| TASK INPUT |
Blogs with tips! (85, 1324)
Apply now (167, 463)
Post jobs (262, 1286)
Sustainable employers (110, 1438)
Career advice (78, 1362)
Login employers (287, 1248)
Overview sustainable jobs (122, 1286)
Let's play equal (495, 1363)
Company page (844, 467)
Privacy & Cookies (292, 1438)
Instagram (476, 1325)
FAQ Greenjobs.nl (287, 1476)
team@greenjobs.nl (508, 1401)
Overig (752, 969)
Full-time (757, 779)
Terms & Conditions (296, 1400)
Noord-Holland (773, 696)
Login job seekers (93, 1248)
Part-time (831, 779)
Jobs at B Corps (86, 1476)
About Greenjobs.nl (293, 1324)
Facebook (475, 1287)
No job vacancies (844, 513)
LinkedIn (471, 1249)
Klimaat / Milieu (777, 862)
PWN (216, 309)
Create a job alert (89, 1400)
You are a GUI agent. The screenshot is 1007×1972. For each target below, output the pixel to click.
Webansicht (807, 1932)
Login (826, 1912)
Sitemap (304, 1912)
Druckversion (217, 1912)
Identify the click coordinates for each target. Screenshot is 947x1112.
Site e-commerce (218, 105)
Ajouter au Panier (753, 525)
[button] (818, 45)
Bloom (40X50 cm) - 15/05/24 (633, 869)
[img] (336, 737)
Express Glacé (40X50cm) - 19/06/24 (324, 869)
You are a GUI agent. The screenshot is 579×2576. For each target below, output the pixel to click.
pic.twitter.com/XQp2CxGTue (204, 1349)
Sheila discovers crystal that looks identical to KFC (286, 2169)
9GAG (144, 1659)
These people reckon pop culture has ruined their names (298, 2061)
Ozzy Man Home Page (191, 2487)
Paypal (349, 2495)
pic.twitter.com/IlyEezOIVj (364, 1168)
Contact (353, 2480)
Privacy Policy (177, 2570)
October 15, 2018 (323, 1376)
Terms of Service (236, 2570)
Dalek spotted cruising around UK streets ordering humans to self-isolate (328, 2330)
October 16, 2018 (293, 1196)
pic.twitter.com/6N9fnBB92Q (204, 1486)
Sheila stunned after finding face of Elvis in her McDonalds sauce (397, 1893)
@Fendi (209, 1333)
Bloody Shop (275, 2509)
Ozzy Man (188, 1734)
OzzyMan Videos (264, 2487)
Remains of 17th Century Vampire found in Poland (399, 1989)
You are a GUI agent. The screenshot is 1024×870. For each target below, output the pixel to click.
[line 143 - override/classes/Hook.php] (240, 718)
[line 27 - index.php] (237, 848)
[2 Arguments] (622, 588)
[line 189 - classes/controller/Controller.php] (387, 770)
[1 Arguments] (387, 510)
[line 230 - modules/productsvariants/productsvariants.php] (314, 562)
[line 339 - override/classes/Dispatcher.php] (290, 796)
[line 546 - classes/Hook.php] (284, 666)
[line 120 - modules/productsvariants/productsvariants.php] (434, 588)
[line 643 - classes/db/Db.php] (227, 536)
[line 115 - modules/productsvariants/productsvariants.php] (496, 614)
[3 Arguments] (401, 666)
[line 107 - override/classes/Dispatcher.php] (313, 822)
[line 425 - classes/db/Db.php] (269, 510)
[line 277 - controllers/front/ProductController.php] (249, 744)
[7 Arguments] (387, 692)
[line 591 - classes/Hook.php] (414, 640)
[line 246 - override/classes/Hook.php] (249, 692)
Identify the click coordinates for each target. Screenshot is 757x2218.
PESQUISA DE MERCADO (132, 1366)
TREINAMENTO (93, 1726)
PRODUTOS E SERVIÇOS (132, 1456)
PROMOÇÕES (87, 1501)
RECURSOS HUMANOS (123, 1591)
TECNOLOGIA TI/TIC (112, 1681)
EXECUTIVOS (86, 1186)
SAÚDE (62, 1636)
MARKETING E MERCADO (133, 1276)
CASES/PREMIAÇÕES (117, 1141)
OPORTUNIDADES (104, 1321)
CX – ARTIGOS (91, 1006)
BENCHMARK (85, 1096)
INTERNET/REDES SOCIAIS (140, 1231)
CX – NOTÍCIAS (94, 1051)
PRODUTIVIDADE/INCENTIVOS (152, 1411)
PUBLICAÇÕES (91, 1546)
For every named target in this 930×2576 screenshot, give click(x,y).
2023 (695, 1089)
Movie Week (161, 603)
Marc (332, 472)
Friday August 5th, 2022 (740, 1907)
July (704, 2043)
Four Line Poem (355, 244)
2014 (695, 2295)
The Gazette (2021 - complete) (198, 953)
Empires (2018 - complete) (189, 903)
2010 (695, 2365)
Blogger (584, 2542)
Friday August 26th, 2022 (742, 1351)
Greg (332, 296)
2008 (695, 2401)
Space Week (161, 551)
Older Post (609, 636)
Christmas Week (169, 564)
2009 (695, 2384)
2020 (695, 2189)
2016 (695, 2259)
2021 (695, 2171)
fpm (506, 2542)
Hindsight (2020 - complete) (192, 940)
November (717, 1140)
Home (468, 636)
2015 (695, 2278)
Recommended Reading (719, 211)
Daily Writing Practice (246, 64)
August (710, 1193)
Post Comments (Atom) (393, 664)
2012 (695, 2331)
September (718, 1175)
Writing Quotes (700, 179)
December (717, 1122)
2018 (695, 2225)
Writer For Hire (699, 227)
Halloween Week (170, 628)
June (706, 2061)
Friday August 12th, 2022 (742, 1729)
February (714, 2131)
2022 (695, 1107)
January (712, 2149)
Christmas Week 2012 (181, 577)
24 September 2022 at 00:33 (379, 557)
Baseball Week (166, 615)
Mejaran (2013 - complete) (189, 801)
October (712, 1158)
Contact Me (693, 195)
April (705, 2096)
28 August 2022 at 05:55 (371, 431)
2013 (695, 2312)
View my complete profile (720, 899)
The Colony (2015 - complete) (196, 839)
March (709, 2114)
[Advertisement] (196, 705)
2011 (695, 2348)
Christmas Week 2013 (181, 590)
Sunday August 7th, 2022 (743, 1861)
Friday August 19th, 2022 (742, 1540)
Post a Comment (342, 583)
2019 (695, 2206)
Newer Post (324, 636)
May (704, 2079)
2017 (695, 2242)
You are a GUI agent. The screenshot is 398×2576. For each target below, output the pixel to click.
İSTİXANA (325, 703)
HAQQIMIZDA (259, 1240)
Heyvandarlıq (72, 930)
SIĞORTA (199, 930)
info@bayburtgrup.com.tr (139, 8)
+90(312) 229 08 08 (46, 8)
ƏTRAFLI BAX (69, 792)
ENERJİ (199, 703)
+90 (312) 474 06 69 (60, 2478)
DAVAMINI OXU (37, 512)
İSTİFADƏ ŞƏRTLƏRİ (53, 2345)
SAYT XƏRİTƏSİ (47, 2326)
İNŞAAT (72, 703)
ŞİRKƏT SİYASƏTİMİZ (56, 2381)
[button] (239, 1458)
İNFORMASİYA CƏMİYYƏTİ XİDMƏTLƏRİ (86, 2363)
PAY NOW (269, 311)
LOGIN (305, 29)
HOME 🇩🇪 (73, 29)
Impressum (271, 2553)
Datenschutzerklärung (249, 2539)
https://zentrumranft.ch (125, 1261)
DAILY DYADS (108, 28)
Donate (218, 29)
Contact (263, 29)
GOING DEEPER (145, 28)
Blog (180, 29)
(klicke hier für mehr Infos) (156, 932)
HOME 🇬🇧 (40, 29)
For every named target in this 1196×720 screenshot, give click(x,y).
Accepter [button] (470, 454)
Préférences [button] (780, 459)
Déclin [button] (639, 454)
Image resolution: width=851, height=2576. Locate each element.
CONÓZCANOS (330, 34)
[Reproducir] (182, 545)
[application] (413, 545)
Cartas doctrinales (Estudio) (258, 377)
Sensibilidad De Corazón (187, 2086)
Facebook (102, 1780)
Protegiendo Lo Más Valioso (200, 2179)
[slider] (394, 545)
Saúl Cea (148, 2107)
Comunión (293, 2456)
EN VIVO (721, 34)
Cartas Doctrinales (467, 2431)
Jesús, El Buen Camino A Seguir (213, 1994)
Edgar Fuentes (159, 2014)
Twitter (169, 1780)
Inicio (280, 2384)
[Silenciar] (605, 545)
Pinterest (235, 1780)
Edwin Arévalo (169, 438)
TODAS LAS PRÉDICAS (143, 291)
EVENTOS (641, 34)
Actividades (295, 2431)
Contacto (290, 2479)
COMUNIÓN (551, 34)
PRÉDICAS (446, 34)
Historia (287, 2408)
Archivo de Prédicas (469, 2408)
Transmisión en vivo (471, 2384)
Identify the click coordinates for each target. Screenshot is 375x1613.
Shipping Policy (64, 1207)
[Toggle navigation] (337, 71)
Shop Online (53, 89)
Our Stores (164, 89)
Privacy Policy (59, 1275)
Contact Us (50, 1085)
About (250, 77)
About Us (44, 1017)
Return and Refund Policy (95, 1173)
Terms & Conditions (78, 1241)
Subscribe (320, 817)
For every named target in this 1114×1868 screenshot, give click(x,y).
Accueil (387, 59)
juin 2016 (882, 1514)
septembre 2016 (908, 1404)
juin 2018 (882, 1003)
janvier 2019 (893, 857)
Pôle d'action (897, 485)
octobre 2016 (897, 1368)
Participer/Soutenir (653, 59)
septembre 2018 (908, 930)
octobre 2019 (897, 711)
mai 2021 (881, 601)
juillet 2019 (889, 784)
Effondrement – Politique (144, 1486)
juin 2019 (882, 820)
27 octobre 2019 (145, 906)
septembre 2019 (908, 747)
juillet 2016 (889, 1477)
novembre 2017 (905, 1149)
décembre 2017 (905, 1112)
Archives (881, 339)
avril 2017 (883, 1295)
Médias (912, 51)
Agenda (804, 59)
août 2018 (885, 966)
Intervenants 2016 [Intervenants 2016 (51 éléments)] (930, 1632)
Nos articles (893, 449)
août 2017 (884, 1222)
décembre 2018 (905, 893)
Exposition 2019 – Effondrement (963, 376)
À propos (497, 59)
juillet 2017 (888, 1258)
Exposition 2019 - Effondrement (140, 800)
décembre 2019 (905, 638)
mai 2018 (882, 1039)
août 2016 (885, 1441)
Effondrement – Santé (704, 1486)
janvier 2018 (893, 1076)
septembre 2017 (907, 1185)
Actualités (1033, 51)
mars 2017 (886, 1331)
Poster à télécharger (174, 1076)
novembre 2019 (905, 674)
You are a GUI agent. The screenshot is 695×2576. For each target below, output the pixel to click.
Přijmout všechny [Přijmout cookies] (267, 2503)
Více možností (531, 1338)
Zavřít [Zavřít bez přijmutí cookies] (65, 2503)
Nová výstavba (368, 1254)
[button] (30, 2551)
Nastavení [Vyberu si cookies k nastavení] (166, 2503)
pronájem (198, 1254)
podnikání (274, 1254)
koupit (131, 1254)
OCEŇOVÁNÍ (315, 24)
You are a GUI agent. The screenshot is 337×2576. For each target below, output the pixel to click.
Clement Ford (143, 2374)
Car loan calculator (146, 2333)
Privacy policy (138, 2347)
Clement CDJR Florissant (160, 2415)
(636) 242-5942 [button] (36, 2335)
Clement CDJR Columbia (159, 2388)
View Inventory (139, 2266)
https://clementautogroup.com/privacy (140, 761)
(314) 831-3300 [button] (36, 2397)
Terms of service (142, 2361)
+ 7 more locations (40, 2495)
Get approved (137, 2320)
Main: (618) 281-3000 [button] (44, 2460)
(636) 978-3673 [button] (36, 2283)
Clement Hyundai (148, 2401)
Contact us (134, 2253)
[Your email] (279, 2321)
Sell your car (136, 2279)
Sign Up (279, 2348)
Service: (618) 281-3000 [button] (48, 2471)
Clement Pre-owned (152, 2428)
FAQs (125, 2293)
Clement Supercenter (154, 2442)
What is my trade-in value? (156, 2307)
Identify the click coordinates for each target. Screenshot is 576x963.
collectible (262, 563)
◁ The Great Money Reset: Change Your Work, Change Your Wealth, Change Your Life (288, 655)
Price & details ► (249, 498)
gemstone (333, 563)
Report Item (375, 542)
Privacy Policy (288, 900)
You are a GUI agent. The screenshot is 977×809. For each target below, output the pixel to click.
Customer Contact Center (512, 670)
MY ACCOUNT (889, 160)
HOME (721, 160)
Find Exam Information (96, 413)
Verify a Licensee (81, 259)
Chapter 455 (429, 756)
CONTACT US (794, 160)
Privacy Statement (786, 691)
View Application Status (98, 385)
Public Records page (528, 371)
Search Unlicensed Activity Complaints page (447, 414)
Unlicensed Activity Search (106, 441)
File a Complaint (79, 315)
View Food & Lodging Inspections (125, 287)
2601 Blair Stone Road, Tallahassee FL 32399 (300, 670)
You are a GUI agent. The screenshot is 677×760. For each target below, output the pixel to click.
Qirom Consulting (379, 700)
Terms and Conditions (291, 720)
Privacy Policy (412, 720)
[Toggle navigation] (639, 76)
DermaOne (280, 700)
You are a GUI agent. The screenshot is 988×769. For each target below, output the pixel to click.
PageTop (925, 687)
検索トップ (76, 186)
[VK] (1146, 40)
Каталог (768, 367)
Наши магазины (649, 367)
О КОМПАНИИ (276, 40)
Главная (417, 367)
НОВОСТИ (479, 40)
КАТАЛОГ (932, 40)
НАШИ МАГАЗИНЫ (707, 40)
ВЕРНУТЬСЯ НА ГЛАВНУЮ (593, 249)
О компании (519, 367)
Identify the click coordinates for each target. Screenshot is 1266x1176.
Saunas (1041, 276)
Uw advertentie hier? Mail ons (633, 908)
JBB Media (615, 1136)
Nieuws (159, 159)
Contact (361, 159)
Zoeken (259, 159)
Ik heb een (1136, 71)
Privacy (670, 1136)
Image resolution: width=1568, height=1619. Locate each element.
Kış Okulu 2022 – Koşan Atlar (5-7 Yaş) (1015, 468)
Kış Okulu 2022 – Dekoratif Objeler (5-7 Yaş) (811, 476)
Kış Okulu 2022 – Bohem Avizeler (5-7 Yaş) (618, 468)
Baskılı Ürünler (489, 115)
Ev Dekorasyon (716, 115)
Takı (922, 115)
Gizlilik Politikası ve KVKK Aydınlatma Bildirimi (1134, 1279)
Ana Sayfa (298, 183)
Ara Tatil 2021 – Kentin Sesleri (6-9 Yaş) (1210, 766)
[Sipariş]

| BRIEF |
The output must consist solely of the lines from the first line of the records through the line containing "pic.twitter.com/XQp2CxGTue (204, 1349)", reproduced exactly.

| ANSWER SPACE |
Blogs with tips! (85, 1324)
Apply now (167, 463)
Post jobs (262, 1286)
Sustainable employers (110, 1438)
Career advice (78, 1362)
Login employers (287, 1248)
Overview sustainable jobs (122, 1286)
Let's play equal (495, 1363)
Company page (844, 467)
Privacy & Cookies (292, 1438)
Instagram (476, 1325)
FAQ Greenjobs.nl (287, 1476)
team@greenjobs.nl (508, 1401)
Overig (752, 969)
Full-time (757, 779)
Terms & Conditions (296, 1400)
Noord-Holland (773, 696)
Login job seekers (93, 1248)
Part-time (831, 779)
Jobs at B Corps (86, 1476)
About Greenjobs.nl (293, 1324)
Facebook (475, 1287)
No job vacancies (844, 513)
LinkedIn (471, 1249)
Klimaat / Milieu (777, 862)
PWN (216, 309)
Create a job alert (89, 1400)
You are a GUI agent. The screenshot is 1007×1972. For each target below, output the pixel to click.
Webansicht (807, 1932)
Login (826, 1912)
Sitemap (304, 1912)
Druckversion (217, 1912)
Identify the click coordinates for each target. Screenshot is 947x1112.
Site e-commerce (218, 105)
Ajouter au Panier (753, 525)
[button] (818, 45)
Bloom (40X50 cm) - 15/05/24 (633, 869)
[img] (336, 737)
Express Glacé (40X50cm) - 19/06/24 (324, 869)
You are a GUI agent. The screenshot is 579×2576. For each target below, output the pixel to click.
pic.twitter.com/XQp2CxGTue (204, 1349)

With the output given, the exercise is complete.